● **TASK INSTRUCTIONS**
Return the stretch from the line with "菓匠 吉兆松屋総本店オープン" through the line with "электровентиляторы" in the data below, character for character, skipping all pictures.
**** RECORDS SUPPLIED ****
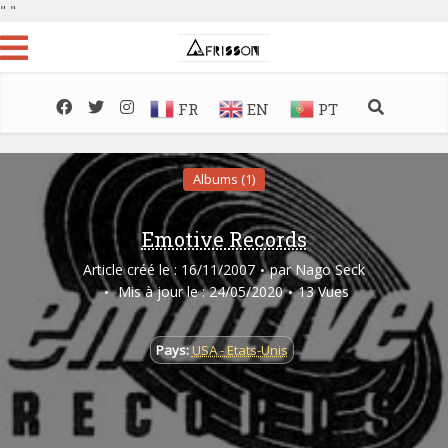
"
"
FR
EN
PT
Albums (1)
Emotive Records
Article créé le : 16/11/2007
par
Nago Seck
Mis à jour le : 24/05/2020
13 Vues
Pays:
USA - Etats-Unis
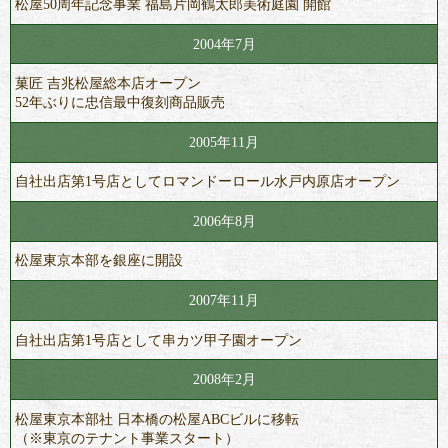
松屋50周年記念事業 福島片岡鶴太郎美術庭園 開館
2004年7月
菓匠 吉兆松屋総本店オープン
52年ぶりに忠信最中復刻商品販売
2005年11月
自社出店第1号店としてロマンドーロール水戸内原店オープン
2006年8月
松屋東京本部を銀座に開設
2007年11月
自社出店第1号店として串カツ甲子園オープン
2008年2月
松屋東京本部社 日本橋の松屋ABCビルに移転
（※東京のテナント事業スタート）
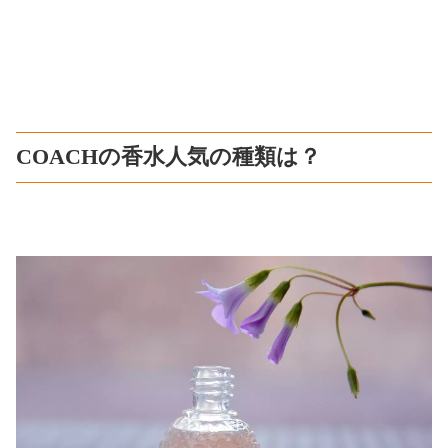
COACHの香水人気の種類は？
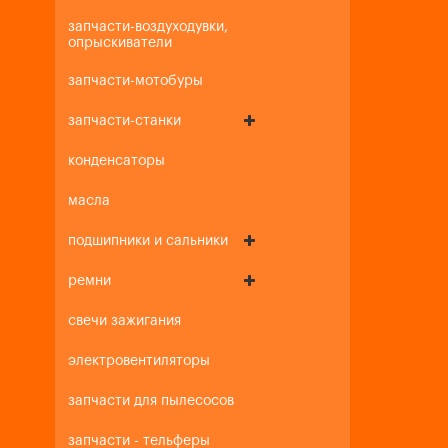
запчасти-воздуходувки,
опрыскиватели
запчасти-мотобуры
запчасти-станки
конденсаторы
масла
подшипники и сальники
ремни
свечи зажигания
электровентиляторы
запчасти для пылесосов
запчасти - тельферы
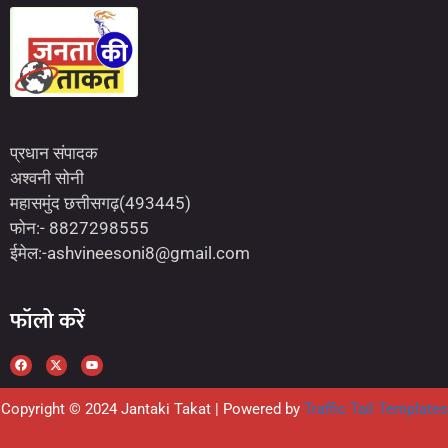
Marketing Hack4U
7kNetwork
Earn Yatra
प्रधान संपादक
अश्वनी सोनी
महासमुंद छत्तीसगढ़(493445)
फोन:- 8827298555
ईमेल:-ashvineesoni8@gmail.com
फॉलो करें
Copyright © 2024 Jantaki Takat | Powered by
Traffic Tail Templates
****
● **RESPONSE TO THE TASK**
菓匠 吉兆松屋総本店オープン
52年ぶりに忠信最中復刻商品販売
2005年11月
自社出店第1号店としてロマンドーロール水戸内原店オープン
2006年8月
松屋東京本部を銀座に開設
2007年11月
自社出店第1号店として串カツ甲子園オープン
2008年2月
松屋東京本部社 日本橋の松屋ABCビルに移転
（※東京のテナント事業スタート）
COACHの香水人気の種類は？
запчасти-воздуходувки,
опрыскиватели
запчасти-мотобуры
запчасти-станки
конденсаторы
масла
подшипники и сальники
ремни
свечи зажигания
электровентиляторы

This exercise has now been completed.